Incredibly, yes. Moir genuinely believes the coroner got it wrong: "Healthy and fit 33-year-old men do not just climb into their pyjamas and go to sleep on the sofa, never to wake up again. Whatever the cause of death is, it is not, by any yardstick, a natural one."
At this point, I dare to challenge the renowned international forensic pathologist Jan Moir, because I personally know of two other men (one in his 20s, one in his early 30s), who died in precisely this way. According to the charity Cardiac Risk in the Young (c-r-y.org.uk), "Twelve apparently fit and healthy young people die in the UK from undiagnosed heart conditions" every single week. That's a lot of broken teacups, eh Jan?
Still, if his death wasn't natural "by any yardstick", what did kill him? Moir knows: it was his lifestyle. Because Gately was, y'know . . . homosexual. Having lanced this boil, Moir lets the pus drip out all over her fingers as she continues to type: "The circumstances surrounding his death are more than a little sleazy," she declares. "Cowles and Gately took a young Bulgarian man back to their apartment. It is not disrespectful to assume that a game of canasta . . . was not what was on the cards . . . What happened afterwards is anyone's guess."
Don't hold back, Jan. Have a guess. Draw us a picture. You specialise in celebrity death fantasies, after all.
"His mother is still insisting that her son died from a previously undetected heart condition that has plagued the family." Yes. That poor, blinkered woman, "insisting" in the face of official medical evidence that absolutely agrees with her.

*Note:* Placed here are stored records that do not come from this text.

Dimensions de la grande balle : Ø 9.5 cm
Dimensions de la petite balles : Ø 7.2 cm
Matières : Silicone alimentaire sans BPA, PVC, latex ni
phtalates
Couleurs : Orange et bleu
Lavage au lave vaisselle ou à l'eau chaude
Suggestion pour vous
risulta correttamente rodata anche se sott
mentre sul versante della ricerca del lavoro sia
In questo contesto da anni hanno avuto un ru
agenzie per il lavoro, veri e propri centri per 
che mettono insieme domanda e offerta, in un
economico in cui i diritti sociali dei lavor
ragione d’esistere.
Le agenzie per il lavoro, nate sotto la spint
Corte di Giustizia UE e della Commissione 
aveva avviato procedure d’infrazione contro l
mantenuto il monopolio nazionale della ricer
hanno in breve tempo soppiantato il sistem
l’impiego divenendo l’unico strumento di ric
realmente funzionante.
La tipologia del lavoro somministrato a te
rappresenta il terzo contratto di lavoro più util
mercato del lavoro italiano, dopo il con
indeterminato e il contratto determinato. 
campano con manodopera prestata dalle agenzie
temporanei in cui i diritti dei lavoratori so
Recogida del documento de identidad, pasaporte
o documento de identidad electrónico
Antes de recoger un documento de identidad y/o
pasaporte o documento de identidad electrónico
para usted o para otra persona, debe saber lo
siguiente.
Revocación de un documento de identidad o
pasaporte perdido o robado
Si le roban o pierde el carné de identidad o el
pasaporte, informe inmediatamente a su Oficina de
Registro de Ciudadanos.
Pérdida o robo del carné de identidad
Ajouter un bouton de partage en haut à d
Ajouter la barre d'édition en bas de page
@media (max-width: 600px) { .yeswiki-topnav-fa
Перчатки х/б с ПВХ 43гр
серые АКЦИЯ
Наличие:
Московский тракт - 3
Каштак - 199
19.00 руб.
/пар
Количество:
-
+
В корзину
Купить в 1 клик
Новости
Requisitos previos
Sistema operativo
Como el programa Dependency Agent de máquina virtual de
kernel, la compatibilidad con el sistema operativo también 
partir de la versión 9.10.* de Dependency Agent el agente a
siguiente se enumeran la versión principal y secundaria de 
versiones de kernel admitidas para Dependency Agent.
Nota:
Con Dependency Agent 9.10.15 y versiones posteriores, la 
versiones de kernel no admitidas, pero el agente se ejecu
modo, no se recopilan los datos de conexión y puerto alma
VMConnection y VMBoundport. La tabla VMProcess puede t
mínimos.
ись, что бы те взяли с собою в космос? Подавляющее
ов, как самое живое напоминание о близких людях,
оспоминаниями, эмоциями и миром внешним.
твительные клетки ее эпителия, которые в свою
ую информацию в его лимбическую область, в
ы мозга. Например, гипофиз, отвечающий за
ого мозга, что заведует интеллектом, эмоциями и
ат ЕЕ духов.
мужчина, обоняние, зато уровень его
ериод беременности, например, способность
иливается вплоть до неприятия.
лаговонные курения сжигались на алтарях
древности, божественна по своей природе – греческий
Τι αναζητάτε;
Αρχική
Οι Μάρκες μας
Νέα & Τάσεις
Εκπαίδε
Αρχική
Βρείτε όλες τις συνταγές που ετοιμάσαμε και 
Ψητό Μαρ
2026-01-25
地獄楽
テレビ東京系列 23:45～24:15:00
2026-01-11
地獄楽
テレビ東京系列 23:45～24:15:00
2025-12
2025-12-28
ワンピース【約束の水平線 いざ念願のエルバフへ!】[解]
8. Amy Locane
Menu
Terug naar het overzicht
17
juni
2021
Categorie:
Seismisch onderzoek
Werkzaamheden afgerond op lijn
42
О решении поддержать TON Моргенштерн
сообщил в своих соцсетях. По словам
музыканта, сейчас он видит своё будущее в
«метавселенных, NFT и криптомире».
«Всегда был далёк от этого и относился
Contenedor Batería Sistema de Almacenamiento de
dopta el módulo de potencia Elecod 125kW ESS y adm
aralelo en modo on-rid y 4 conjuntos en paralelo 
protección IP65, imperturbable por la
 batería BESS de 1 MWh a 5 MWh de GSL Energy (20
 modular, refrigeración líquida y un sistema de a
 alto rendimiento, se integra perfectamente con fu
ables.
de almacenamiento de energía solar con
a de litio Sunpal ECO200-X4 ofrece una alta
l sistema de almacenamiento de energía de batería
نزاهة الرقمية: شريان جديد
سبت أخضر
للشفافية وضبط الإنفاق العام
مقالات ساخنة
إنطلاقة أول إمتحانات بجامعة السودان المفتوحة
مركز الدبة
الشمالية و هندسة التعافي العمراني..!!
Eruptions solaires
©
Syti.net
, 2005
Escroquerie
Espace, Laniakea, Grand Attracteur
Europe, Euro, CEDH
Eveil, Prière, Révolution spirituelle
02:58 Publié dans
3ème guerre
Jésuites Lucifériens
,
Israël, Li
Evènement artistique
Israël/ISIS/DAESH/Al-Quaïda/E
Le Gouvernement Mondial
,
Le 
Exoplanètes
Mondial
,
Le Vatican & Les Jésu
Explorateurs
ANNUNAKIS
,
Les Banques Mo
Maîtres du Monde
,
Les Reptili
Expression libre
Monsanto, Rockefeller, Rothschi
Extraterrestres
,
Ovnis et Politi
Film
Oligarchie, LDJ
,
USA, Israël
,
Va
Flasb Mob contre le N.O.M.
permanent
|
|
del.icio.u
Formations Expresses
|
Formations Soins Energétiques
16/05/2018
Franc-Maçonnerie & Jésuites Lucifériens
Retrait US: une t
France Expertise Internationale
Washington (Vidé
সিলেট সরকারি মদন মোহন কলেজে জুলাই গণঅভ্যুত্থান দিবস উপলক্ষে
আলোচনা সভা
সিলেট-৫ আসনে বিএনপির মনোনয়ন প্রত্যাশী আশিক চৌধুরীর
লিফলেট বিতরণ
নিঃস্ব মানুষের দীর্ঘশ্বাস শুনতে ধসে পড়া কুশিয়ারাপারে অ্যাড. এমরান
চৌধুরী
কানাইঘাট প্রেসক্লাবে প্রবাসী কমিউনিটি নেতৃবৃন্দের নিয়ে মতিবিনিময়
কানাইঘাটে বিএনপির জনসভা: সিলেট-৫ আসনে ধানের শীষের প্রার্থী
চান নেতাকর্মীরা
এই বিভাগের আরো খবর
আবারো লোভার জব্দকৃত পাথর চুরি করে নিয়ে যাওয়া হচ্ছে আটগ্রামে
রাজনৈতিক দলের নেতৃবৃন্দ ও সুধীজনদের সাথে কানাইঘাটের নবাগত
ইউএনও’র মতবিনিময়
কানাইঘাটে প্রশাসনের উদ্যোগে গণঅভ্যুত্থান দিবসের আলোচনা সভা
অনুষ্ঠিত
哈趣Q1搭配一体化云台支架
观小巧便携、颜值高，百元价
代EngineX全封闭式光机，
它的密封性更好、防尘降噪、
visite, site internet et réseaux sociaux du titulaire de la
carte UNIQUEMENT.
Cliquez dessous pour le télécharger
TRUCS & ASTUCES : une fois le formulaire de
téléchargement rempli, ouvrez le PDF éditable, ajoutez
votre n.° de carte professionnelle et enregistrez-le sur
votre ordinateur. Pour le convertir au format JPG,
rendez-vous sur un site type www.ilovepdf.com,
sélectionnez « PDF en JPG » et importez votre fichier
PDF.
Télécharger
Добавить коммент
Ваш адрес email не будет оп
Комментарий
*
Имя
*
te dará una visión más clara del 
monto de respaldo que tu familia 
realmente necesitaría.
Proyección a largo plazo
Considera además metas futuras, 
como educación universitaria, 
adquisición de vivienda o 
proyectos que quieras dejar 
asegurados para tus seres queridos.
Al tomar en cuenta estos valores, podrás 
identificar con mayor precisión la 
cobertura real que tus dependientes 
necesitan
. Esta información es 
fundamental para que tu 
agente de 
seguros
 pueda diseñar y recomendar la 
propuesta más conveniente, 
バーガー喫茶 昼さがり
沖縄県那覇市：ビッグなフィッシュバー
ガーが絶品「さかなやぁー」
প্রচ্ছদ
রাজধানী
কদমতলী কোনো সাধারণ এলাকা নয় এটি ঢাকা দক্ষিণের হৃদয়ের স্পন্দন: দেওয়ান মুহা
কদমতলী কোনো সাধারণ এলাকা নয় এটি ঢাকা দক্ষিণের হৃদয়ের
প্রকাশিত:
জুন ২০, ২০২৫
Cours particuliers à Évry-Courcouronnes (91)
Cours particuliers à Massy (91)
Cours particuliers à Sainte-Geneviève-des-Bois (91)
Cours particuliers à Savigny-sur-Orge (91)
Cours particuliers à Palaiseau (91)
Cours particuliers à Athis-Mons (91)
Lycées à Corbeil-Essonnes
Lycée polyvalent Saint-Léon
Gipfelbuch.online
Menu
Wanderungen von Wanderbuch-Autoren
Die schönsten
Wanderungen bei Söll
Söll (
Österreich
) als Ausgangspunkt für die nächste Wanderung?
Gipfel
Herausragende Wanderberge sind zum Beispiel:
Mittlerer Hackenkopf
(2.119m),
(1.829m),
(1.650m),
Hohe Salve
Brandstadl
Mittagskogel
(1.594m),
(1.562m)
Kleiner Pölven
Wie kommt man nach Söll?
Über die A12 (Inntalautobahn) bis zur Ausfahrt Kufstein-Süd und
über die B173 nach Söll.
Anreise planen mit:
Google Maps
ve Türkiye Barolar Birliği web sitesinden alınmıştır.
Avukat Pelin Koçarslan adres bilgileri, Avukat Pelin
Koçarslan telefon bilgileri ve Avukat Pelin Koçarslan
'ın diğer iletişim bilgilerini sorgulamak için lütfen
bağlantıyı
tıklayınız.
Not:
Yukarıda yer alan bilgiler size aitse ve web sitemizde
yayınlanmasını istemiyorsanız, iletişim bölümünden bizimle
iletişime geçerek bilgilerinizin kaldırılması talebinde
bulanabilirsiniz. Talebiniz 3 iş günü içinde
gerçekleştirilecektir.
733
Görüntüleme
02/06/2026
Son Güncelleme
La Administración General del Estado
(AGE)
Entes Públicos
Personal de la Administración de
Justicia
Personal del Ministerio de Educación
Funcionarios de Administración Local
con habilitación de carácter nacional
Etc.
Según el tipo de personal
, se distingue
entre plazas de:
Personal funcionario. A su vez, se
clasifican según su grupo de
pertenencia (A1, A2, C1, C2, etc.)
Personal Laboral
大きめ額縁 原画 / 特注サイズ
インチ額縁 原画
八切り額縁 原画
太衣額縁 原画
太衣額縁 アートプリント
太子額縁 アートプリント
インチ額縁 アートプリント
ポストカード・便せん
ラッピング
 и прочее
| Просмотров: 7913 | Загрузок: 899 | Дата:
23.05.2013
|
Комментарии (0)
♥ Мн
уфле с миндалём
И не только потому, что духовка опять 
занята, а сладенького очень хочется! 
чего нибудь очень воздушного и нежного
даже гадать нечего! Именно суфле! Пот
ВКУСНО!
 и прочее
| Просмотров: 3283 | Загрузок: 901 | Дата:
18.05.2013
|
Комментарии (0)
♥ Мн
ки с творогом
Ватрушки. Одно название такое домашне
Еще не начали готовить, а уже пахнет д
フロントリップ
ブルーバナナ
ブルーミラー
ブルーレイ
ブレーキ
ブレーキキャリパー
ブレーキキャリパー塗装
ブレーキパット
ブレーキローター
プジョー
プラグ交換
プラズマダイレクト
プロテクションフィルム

Anyway, having cast aspersions over a tragic death, doubted a coroner and insulted a grieving mother, Moir's piece builds to its climax: "Another real sadness about Gately's death is that it strikes another blow to the happy-ever-after myth of civil partnerships. . . Gay activists are always calling for tolerance and understanding about same-sex relationships, arguing that they are just the same as heterosexual marriages . . . in many cases this may be true. Yet the recent death of Kevin McGee, the former husband of Little Britain star Matt Lucas, and now the dubious events of Gately's last night raise troubling questions about what happened."
Way to spread the pain around, Jan. Way to link two unrelated tragedies, Jan. Way to gay-bash, Jan.
Jan's paper, the Daily Mail, absolutely adores it when people flock to Ofcom to complain about something offensive, especially when it's something they've only learned about second-hand via an inflammatory article in a newspaper. So it would undoubtedly be delighted if, having read this, you paid a visit to the Press Complaints Commission website (
www.pcc.org.uk) to lodge a complaint about Moir's article on the basis that it breaches sections 1, 5 and 12 of its code of practice.